WORKING DATA:
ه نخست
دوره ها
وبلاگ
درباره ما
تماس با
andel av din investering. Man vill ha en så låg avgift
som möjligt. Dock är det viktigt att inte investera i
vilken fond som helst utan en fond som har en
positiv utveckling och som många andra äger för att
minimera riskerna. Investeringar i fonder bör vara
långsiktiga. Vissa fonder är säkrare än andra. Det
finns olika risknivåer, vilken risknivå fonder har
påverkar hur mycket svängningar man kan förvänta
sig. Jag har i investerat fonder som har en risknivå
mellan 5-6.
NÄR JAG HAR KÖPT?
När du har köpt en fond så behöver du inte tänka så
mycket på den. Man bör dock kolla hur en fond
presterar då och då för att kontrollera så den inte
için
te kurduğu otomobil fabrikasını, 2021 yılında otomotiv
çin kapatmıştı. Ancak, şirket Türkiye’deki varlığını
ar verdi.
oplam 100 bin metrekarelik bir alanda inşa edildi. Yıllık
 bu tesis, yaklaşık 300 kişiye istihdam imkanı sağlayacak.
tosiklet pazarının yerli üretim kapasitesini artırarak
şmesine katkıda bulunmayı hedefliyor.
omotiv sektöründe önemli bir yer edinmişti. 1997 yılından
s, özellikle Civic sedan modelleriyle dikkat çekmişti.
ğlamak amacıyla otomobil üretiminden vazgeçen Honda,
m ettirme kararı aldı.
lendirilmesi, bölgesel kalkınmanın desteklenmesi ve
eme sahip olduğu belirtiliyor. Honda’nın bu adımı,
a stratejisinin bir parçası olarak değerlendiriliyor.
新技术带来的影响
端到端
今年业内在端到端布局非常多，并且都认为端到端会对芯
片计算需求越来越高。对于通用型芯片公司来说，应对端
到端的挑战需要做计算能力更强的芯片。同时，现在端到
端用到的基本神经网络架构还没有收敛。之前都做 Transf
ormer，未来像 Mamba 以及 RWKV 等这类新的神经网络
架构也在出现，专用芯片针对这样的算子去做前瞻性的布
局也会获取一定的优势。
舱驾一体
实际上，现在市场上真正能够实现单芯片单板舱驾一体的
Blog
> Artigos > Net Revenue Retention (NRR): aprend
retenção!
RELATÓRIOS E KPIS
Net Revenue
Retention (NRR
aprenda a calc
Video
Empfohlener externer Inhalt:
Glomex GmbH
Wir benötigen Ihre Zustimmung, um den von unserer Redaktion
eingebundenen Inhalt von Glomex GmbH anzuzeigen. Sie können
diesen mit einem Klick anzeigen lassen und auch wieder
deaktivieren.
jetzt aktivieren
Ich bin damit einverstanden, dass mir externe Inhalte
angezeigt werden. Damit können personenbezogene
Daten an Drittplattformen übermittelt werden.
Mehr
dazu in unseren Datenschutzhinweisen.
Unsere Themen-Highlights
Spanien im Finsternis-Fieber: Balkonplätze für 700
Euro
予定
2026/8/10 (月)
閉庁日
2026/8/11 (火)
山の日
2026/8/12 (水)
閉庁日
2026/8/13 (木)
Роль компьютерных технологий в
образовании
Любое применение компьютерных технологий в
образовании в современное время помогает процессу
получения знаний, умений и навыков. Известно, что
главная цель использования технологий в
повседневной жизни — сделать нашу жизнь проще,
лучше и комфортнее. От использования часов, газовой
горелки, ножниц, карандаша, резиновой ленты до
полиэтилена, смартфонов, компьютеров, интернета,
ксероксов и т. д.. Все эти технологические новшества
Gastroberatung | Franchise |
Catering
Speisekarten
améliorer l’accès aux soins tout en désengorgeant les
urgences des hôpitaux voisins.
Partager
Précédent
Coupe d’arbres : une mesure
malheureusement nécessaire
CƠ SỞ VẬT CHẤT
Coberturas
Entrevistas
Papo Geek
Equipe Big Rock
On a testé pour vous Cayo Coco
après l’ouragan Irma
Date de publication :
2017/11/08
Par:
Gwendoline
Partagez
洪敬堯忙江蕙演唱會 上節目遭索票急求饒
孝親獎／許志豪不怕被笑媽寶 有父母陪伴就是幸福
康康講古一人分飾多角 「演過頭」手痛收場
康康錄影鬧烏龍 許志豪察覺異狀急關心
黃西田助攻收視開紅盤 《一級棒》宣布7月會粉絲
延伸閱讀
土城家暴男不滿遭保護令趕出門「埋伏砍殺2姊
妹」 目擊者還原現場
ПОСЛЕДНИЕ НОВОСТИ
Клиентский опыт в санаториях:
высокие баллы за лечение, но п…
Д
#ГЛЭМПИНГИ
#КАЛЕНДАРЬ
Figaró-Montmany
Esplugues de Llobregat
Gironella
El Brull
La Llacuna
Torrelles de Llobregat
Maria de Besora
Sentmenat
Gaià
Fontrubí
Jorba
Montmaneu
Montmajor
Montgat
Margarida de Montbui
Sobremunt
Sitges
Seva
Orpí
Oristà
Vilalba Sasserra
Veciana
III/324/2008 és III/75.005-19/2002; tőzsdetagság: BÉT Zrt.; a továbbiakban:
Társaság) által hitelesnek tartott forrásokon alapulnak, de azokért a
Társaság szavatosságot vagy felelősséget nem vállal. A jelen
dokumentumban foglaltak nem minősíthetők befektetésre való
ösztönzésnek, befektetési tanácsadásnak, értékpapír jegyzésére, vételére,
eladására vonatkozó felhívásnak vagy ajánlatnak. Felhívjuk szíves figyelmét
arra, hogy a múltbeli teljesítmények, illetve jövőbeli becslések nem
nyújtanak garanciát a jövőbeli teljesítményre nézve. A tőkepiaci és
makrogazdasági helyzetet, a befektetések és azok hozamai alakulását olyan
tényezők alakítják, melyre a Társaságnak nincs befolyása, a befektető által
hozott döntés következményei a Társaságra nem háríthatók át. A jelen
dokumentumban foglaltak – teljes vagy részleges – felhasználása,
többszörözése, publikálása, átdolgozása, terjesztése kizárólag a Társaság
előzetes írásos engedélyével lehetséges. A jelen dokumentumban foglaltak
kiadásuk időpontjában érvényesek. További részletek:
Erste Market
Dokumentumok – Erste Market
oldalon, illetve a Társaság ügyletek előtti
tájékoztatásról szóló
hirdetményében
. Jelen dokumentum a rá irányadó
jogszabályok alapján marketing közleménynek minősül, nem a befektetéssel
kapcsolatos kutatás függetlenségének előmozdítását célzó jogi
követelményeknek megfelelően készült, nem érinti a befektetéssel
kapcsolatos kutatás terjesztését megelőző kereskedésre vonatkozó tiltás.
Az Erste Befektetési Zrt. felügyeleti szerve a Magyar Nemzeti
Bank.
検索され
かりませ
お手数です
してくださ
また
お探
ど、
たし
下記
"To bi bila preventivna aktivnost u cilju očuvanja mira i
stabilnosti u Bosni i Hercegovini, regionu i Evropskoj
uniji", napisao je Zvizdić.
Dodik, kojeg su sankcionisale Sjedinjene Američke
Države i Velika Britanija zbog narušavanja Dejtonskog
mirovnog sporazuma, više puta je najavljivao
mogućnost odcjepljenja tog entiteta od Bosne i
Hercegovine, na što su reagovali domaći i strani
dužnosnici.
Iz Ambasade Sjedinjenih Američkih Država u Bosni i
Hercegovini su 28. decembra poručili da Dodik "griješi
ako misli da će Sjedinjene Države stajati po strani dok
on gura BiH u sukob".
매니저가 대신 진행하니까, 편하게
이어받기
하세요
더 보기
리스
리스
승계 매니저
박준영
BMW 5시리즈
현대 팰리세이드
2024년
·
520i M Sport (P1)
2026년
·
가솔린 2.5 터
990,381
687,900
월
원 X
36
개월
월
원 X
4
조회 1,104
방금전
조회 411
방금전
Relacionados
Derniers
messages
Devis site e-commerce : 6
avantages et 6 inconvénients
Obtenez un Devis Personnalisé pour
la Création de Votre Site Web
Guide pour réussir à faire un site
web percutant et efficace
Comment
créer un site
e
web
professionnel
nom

REQUIREMENT: The records above are to be written out again word for word.

ANSWER FOR THIS EXERCISE:
ه نخست
دوره ها
وبلاگ
درباره ما
تماس با
andel av din investering. Man vill ha en så låg avgift
som möjligt. Dock är det viktigt att inte investera i
vilken fond som helst utan en fond som har en
positiv utveckling och som många andra äger för att
minimera riskerna. Investeringar i fonder bör vara
långsiktiga. Vissa fonder är säkrare än andra. Det
finns olika risknivåer, vilken risknivå fonder har
påverkar hur mycket svängningar man kan förvänta
sig. Jag har i investerat fonder som har en risknivå
mellan 5-6.
NÄR JAG HAR KÖPT?
När du har köpt en fond så behöver du inte tänka så
mycket på den. Man bör dock kolla hur en fond
presterar då och då för att kontrollera så den inte
için
te kurduğu otomobil fabrikasını, 2021 yılında otomotiv
çin kapatmıştı. Ancak, şirket Türkiye’deki varlığını
ar verdi.
oplam 100 bin metrekarelik bir alanda inşa edildi. Yıllık
 bu tesis, yaklaşık 300 kişiye istihdam imkanı sağlayacak.
tosiklet pazarının yerli üretim kapasitesini artırarak
şmesine katkıda bulunmayı hedefliyor.
omotiv sektöründe önemli bir yer edinmişti. 1997 yılından
s, özellikle Civic sedan modelleriyle dikkat çekmişti.
ğlamak amacıyla otomobil üretiminden vazgeçen Honda,
m ettirme kararı aldı.
lendirilmesi, bölgesel kalkınmanın desteklenmesi ve
eme sahip olduğu belirtiliyor. Honda’nın bu adımı,
a stratejisinin bir parçası olarak değerlendiriliyor.
新技术带来的影响
端到端
今年业内在端到端布局非常多，并且都认为端到端会对芯
片计算需求越来越高。对于通用型芯片公司来说，应对端
到端的挑战需要做计算能力更强的芯片。同时，现在端到
端用到的基本神经网络架构还没有收敛。之前都做 Transf
ormer，未来像 Mamba 以及 RWKV 等这类新的神经网络
架构也在出现，专用芯片针对这样的算子去做前瞻性的布
局也会获取一定的优势。
舱驾一体
实际上，现在市场上真正能够实现单芯片单板舱驾一体的
Blog
> Artigos > Net Revenue Retention (NRR): aprend
retenção!
RELATÓRIOS E KPIS
Net Revenue
Retention (NRR
aprenda a calc
Video
Empfohlener externer Inhalt:
Glomex GmbH
Wir benötigen Ihre Zustimmung, um den von unserer Redaktion
eingebundenen Inhalt von Glomex GmbH anzuzeigen. Sie können
diesen mit einem Klick anzeigen lassen und auch wieder
deaktivieren.
jetzt aktivieren
Ich bin damit einverstanden, dass mir externe Inhalte
angezeigt werden. Damit können personenbezogene
Daten an Drittplattformen übermittelt werden.
Mehr
dazu in unseren Datenschutzhinweisen.
Unsere Themen-Highlights
Spanien im Finsternis-Fieber: Balkonplätze für 700
Euro
予定
2026/8/10 (月)
閉庁日
2026/8/11 (火)
山の日
2026/8/12 (水)
閉庁日
2026/8/13 (木)
Роль компьютерных технологий в
образовании
Любое применение компьютерных технологий в
образовании в современное время помогает процессу
получения знаний, умений и навыков. Известно, что
главная цель использования технологий в
повседневной жизни — сделать нашу жизнь проще,
лучше и комфортнее. От использования часов, газовой
горелки, ножниц, карандаша, резиновой ленты до
полиэтилена, смартфонов, компьютеров, интернета,
ксероксов и т. д.. Все эти технологические новшества
Gastroberatung | Franchise |
Catering
Speisekarten
améliorer l’accès aux soins tout en désengorgeant les
urgences des hôpitaux voisins.
Partager
Précédent
Coupe d’arbres : une mesure
malheureusement nécessaire
CƠ SỞ VẬT CHẤT
Coberturas
Entrevistas
Papo Geek
Equipe Big Rock
On a testé pour vous Cayo Coco
après l’ouragan Irma
Date de publication :
2017/11/08
Par:
Gwendoline
Partagez
洪敬堯忙江蕙演唱會 上節目遭索票急求饒
孝親獎／許志豪不怕被笑媽寶 有父母陪伴就是幸福
康康講古一人分飾多角 「演過頭」手痛收場
康康錄影鬧烏龍 許志豪察覺異狀急關心
黃西田助攻收視開紅盤 《一級棒》宣布7月會粉絲
延伸閱讀
土城家暴男不滿遭保護令趕出門「埋伏砍殺2姊
妹」 目擊者還原現場
ПОСЛЕДНИЕ НОВОСТИ
Клиентский опыт в санаториях:
высокие баллы за лечение, но п…
Д
#ГЛЭМПИНГИ
#КАЛЕНДАРЬ
Figaró-Montmany
Esplugues de Llobregat
Gironella
El Brull
La Llacuna
Torrelles de Llobregat
Maria de Besora
Sentmenat
Gaià
Fontrubí
Jorba
Montmaneu
Montmajor
Montgat
Margarida de Montbui
Sobremunt
Sitges
Seva
Orpí
Oristà
Vilalba Sasserra
Veciana
III/324/2008 és III/75.005-19/2002; tőzsdetagság: BÉT Zrt.; a továbbiakban:
Társaság) által hitelesnek tartott forrásokon alapulnak, de azokért a
Társaság szavatosságot vagy felelősséget nem vállal. A jelen
dokumentumban foglaltak nem minősíthetők befektetésre való
ösztönzésnek, befektetési tanácsadásnak, értékpapír jegyzésére, vételére,
eladására vonatkozó felhívásnak vagy ajánlatnak. Felhívjuk szíves figyelmét
arra, hogy a múltbeli teljesítmények, illetve jövőbeli becslések nem
nyújtanak garanciát a jövőbeli teljesítményre nézve. A tőkepiaci és
makrogazdasági helyzetet, a befektetések és azok hozamai alakulását olyan
tényezők alakítják, melyre a Társaságnak nincs befolyása, a befektető által
hozott döntés következményei a Társaságra nem háríthatók át. A jelen
dokumentumban foglaltak – teljes vagy részleges – felhasználása,
többszörözése, publikálása, átdolgozása, terjesztése kizárólag a Társaság
előzetes írásos engedélyével lehetséges. A jelen dokumentumban foglaltak
kiadásuk időpontjában érvényesek. További részletek:
Erste Market
Dokumentumok – Erste Market
oldalon, illetve a Társaság ügyletek előtti
tájékoztatásról szóló
hirdetményében
. Jelen dokumentum a rá irányadó
jogszabályok alapján marketing közleménynek minősül, nem a befektetéssel
kapcsolatos kutatás függetlenségének előmozdítását célzó jogi
követelményeknek megfelelően készült, nem érinti a befektetéssel
kapcsolatos kutatás terjesztését megelőző kereskedésre vonatkozó tiltás.
Az Erste Befektetési Zrt. felügyeleti szerve a Magyar Nemzeti
Bank.
検索され
かりませ
お手数です
してくださ
また
お探
ど、
たし
下記
"To bi bila preventivna aktivnost u cilju očuvanja mira i
stabilnosti u Bosni i Hercegovini, regionu i Evropskoj
uniji", napisao je Zvizdić.
Dodik, kojeg su sankcionisale Sjedinjene Američke
Države i Velika Britanija zbog narušavanja Dejtonskog
mirovnog sporazuma, više puta je najavljivao
mogućnost odcjepljenja tog entiteta od Bosne i
Hercegovine, na što su reagovali domaći i strani
dužnosnici.
Iz Ambasade Sjedinjenih Američkih Država u Bosni i
Hercegovini su 28. decembra poručili da Dodik "griješi
ako misli da će Sjedinjene Države stajati po strani dok
on gura BiH u sukob".
매니저가 대신 진행하니까, 편하게
이어받기
하세요
더 보기
리스
리스
승계 매니저
박준영
BMW 5시리즈
현대 팰리세이드
2024년
·
520i M Sport (P1)
2026년
·
가솔린 2.5 터
990,381
687,900
월
원 X
36
개월
월
원 X
4
조회 1,104
방금전
조회 411
방금전
Relacionados
Derniers
messages
Devis site e-commerce : 6
avantages et 6 inconvénients
Obtenez un Devis Personnalisé pour
la Création de Votre Site Web
Guide pour réussir à faire un site
web percutant et efficace
Comment
créer un site
e
web
professionnel
nom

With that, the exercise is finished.